Use TLE-Raw

Use TLE-Raw#

This section introduces how to use TLE-Raw. TLE-Raw is available on trition_3.6.x branch.

TLE Raw provides a low-level extension interface for Triton, allowing users to fill capability gaps and gain fine-grained control via third-party dialects and languages (for example, using CUDA for thread-level scheduling, synchronization, and memory access). Users can choose between portability and composable optimization (via MLIR dialect integration) and maximum fine-grained control (via CUDA integration) based on the target hardware and toolchain maturity.

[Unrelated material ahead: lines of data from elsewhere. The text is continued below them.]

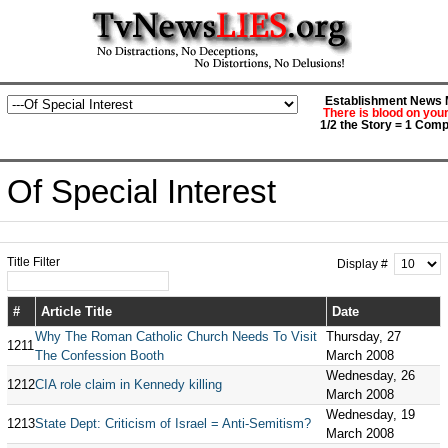
Establishment News M
There is blood on you
1/2 the Story = 1 Comp
Of Special Interest
Title Filter
Display #
#
Article Title
Date
Why The Roman Catholic Church Needs To Visit
Thursday, 27
1211
The Confession Booth
March 2008
Wednesday, 26
1212
CIA role claim in Kennedy killing
March 2008
Wednesday, 19
1213
State Dept: Criticism of Israel = Anti-Semitism?
March 2008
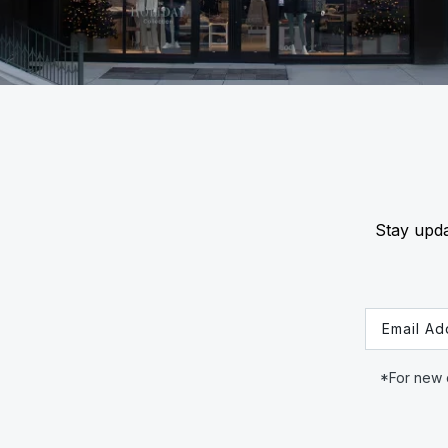
Stay upda
Email
*For new c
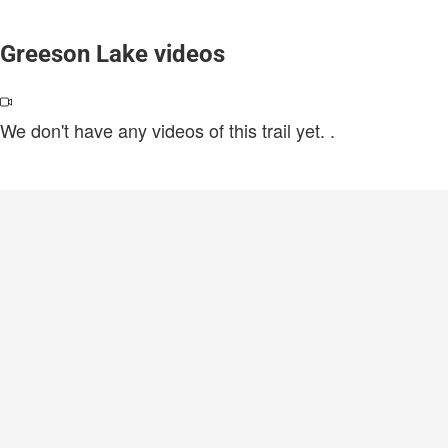
Greeson Lake videos
We don't have any videos of this trail yet.
.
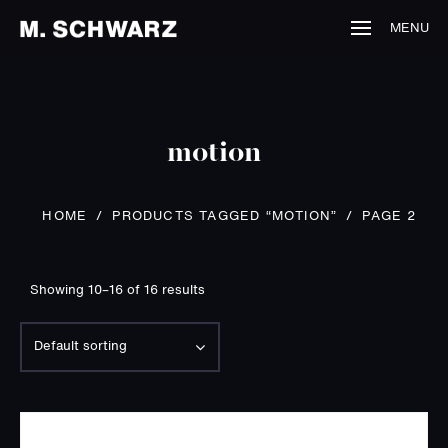
MENU
motion
PRODUCTS TAGGED “MOTION”
/
HOME
/
PAGE 2
Showing 10–16 of 16 results
Default sorting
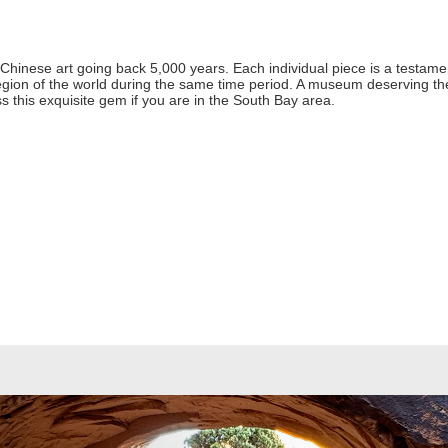
hinese art going back 5,000 years. Each individual piece is a testament t
region of the world during the same time period. A museum deserving t
this exquisite gem if you are in the South Bay area.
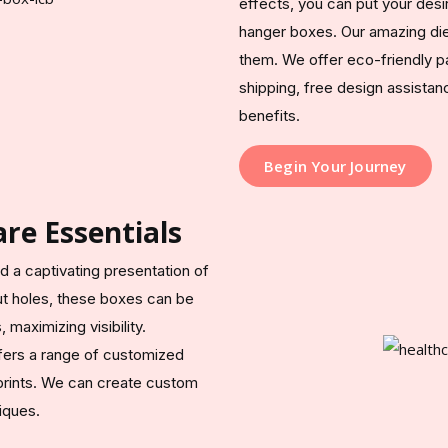
effects, you can put your desi
hanger boxes. Our amazing die
them. We offer eco-friendly p
shipping, free design assista
benefits.
Begin Your Journey
re Essentials
d a captivating presentation of
ut holes, these boxes can be
maximizing visibility.
ers a range of customized
 prints. We can create custom
iques.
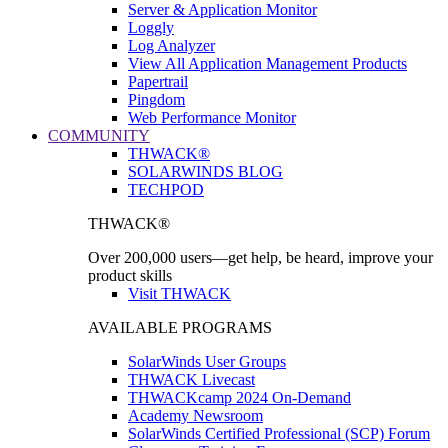
Server & Application Monitor
Loggly
Log Analyzer
View All Application Management Products
Papertrail
Pingdom
Web Performance Monitor
COMMUNITY
THWACK®
SOLARWINDS BLOG
TECHPOD
THWACK®
Over 200,000 users—get help, be heard, improve your
product skills
Visit THWACK
AVAILABLE PROGRAMS
SolarWinds User Groups
THWACK Livecast
THWACKcamp 2024 On-Demand
Academy Newsroom
SolarWinds Certified Professional (SCP) Forum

Integrate MLIR dialect into LLVM for portability and composable optimization#

The following is an example of MLIR (Multi-Level Intermediate Representation).

from typing_extensions import Literal as L

from mlir import ir
from mlir.dialects import arith, llvm, nvvm, scf
import torch
import triton
import triton.language as tl
from triton.experimental.tle.raw import dialect, Input
import triton.experimental.tle.language.raw as tle_raw

DEVICE = triton.runtime.driver.active.get_active_torch_device()

@dialect(name="mlir")
def vector_add_tile(
    output: Input[L["!llvm.ptr<1>"]],
    x: Input[L["!llvm.ptr<1>"]],
    y: Input[L["!llvm.ptr<1>"]],
    n_elements: Input[L["i32"]],
):
    tidx = nvvm.read_ptx_sreg_tid_x(ir.IntegerType.get_signless(32))
    bdimx = nvvm.read_ptx_sreg_ntid_x(ir.IntegerType.get_signless(32))
    gdimx = nvvm.read_ptx_sreg_nctaid_x(ir.IntegerType.get_signless(32))
    bidx = nvvm.read_ptx_sreg_ctaid_x(ir.IntegerType.get_signless(32))
    tidx = arith.index_cast(ir.IndexType.get(), tidx)
    bdimx = arith.index_cast(ir.IndexType.get(), bdimx)
    gdimx = arith.index_cast(ir.IndexType.get(), gdimx)
    bidx = arith.index_cast(ir.IndexType.get(), bidx)
    idx = arith.addi(arith.muli(bidx, bdimx), tidx)
    step = arith.muli(bdimx, gdimx)
    n_elements = arith.index_cast(ir.IndexType.get(), n_elements)
    for i in scf.for_(idx, n_elements, step):
        i = arith.index_cast(ir.IntegerType.get_signless(32), i)
        ptrty = ir.Type.parse("!llvm.ptr<1>")
        f32ty = ir.Type.parse("f32")
        xptr = llvm.getelementptr(ptrty, x, [i], [-2147483648], f32ty, 0)
        yptr = llvm.getelementptr(ptrty, y, [i], [-2147483648], f32ty, 0)
        xval = llvm.load(f32ty, xptr)
        yval = llvm.load(f32ty, yptr)
        outval = arith.addf(xval, yval)
        outptr = llvm.getelementptr(ptrty, output, [i], [-2147483648], f32ty, 0)
        llvm.store(outval, outptr)
        scf.yield_([])

@triton.jit
def add_kernel(
    x_ptr,
    y_ptr,
    output_ptr,
    n_elements,
    BLOCK_SIZE: tl.constexpr,
):
    tle_raw.call(vector_add_tile, [output_ptr, x_ptr, y_ptr, n_elements])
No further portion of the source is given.